TASK REQUIREMENTS:
An exact copy of all the lines below is required, with every image left out.

SUPPLIED ENTRIES:
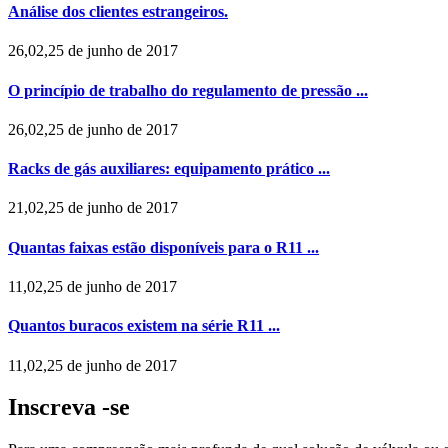
Análise dos clientes estrangeiros.
26,02,25 de junho de 2017
O princípio de trabalho do regulamento de pressão ...
26,02,25 de junho de 2017
Racks de gás auxiliares: equipamento prático ...
21,02,25 de junho de 2017
Quantas faixas estão disponíveis para o R11 ...
11,02,25 de junho de 2017
Quantos buracos existem na série R11 ...
11,02,25 de junho de 2017
Inscreva -se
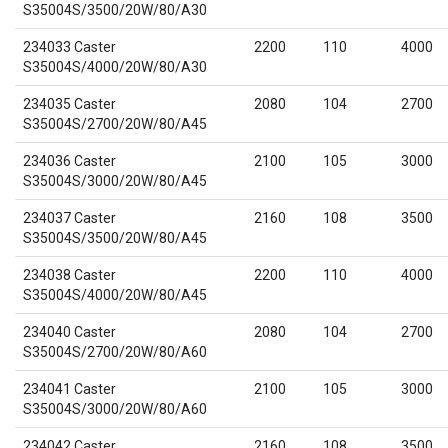
S35004S/3500/20W/80/A30
234033 Caster
2200
110
4000
S35004S/4000/20W/80/A30
234035 Caster
2080
104
2700
S35004S/2700/20W/80/A45
234036 Caster
2100
105
3000
S35004S/3000/20W/80/A45
234037 Caster
2160
108
3500
S35004S/3500/20W/80/A45
234038 Caster
2200
110
4000
S35004S/4000/20W/80/A45
234040 Caster
2080
104
2700
S35004S/2700/20W/80/A60
234041 Caster
2100
105
3000
S35004S/3000/20W/80/A60
234042 Caster
2160
108
3500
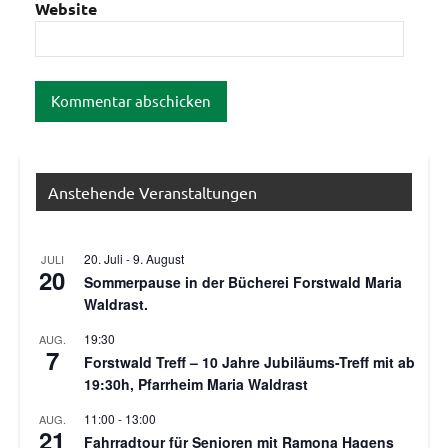
Website
Anstehende Veranstaltungen
20. Juli
-
9. August
JULI
20
Sommerpause in der Bücherei Forstwald Maria
Waldrast.
19:30
AUG.
7
Forstwald Treff – 10 Jahre Jubiläums-Treff mit ab
19:30h, Pfarrheim Maria Waldrast
11:00
-
13:00
AUG.
21
Fahrradtour für Senioren mit Ramona Hagens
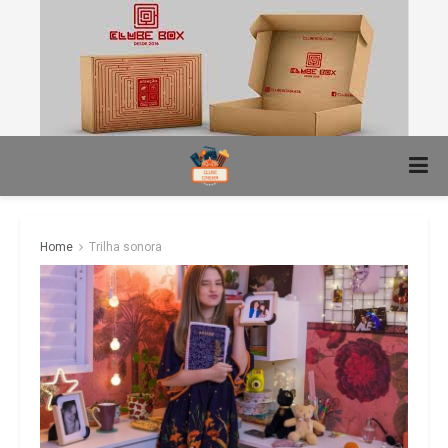
Home
Trilha sonora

RESULT OF THIS TASK:
Análise dos clientes estrangeiros.
26,02,25 de junho de 2017
O princípio de trabalho do regulamento de pressão ...
26,02,25 de junho de 2017
Racks de gás auxiliares: equipamento prático ...
21,02,25 de junho de 2017
Quantas faixas estão disponíveis para o R11 ...
11,02,25 de junho de 2017
Quantos buracos existem na série R11 ...
11,02,25 de junho de 2017
Inscreva -se
S35004S/3500/20W/80/A30
234033 Caster
2200
110
4000
S35004S/4000/20W/80/A30
234035 Caster
2080
104
2700
S35004S/2700/20W/80/A45
234036 Caster
2100
105
3000
S35004S/3000/20W/80/A45
234037 Caster
2160
108
3500
S35004S/3500/20W/80/A45
234038 Caster
2200
110
4000
S35004S/4000/20W/80/A45
234040 Caster
2080
104
2700
S35004S/2700/20W/80/A60
234041 Caster
2100
105
3000
S35004S/3000/20W/80/A60
234042 Caster
2160
108
3500
Website
Anstehende Veranstaltungen
20. Juli
-
9. August
JULI
20
Sommerpause in der Bücherei Forstwald Maria
Waldrast.
19:30
AUG.
7
Forstwald Treff – 10 Jahre Jubiläums-Treff mit ab
19:30h, Pfarrheim Maria Waldrast
11:00
-
13:00
AUG.
21
Fahrradtour für Senioren mit Ramona Hagens
Home
Trilha sonora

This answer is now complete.